In programming the Scottish Fantasy (which, as Potter points out, Bruch once identified in a program as his Third Concerto), Liebeck runs the risk of comparison to Jascha Heifetz (who reportedly liked it best of all concertos; he recorded it three times and included it in his television appearance), David Oistrakh (who recorded it twice), and Michael Rabin, not to mention Alfredo Campoli and Kyung-Wha Chung. But he and Brabbins sound atmospheric enough to hold their own in the introduction, and almost as suave as Oistrakh if not so taut as Heifetz in the following Adagio cantabile. In the ensuing Allegro, he suffers more, perhaps from propulsive over-drive and perhaps from an inability to put across the double-stopped passages with the panache they demand. Brabbins once again provides a loamy backdrop; and he and Liebeck conjure sweet magic in the transition to the slow movement. Liebeck’s 1785 “Wilhelmj” Guadagnini sounds particularly sweet-toned in the filigree he weaves around the Scottish folk song that provides the basis of that movement. Liebeck plays the war-like theme of the finale with martial authority, but perhaps his sensibility in the lyrical passages eclipses it.

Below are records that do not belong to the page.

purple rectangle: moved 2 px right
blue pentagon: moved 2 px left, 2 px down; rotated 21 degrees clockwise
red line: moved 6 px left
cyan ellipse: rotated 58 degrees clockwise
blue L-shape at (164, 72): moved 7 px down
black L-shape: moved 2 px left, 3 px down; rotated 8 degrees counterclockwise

Even those who find Heifetz’s performance of the Fantasy to be nonpareil should find much to admire in Liebeck’s version, and his playing in the Third Concerto sets a sort of new standard that should inspire its devotees and stimulate others to re-evaluate the piece’s strengths and weaknesses—and the recording transmits everything with opulent clarity. Most enthusiastically recommended. 

Robert Maxham

“Bruch’s Violin Concerto”. How often this short-hand description passes nowadays when ‘selling’ yet another performance of this very fine if exhausted piece, by which I mean Violin Concerto No.1 in G minor. Whether in calculated denial or through regrettable ignorance it seems not to matter to some people (whether vendors or buyers) that Max Bruch (1838-1920) wrote rather a lot of damn good music for violin and orchestra: three Concertos, Scottish Fantasy, a large-scale four-movement Serenade and several short pieces.

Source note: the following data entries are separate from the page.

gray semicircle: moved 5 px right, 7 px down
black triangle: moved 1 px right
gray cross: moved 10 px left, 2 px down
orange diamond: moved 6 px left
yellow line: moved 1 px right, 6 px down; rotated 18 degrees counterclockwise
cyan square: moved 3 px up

With this recording of Violin Concerto No.3, written for Joseph Joachim, it is difficult to understand its neglect. The opening movement storms into action immediately, a thoroughly arresting drama unfolds through impassioned orchestral writing that becomes the perfect foil for the incoming violinist, here Jack Liebeck. He thoroughly enjoys the technical fireworks (and has completely mastered them), the intense and tender lyricism, and the composer’s generous gestures. It’s a big piece, close on forty minutes here, and full of good and ingenious ideas, not least in the ambitious (18-minute) first movement, which Bruch fills admirably and assuredly with some tasty invention, as well as excitement and beauty. The Adagio that follows has an Elgarian wistfulness – really quite lovely, and moreish – and the finale a powerful drive, to which add a vivid and beguiling sense of narrative.

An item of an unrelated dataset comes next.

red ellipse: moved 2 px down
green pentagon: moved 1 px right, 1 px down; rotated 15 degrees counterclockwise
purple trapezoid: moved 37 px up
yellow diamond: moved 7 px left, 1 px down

The wonderful Scottish Fantasy, composed for Sarasate, finds Bruch making much hay with indigenous melodies and his own imaginative craftsmanship. Suffice to say that this wonderful piece, full of seduction and skirling, receives an equally wonderful reading, given with love and aplomb, expansively too in the slow music, here made richly expressive, during which the BBCSSO’s strings have an entrancing sheen and the woodwind contributions are poetic.

Jack Liebeck’s playing throughout is of the highest order, technically immaculate, full of shape and shading, and with much feeling supplemented by a range of tone and dynamics that invests much into music that deserves far greater currency, although at least the Scottish Fantasy still makes it occasionally into concert and (other) recording schedules.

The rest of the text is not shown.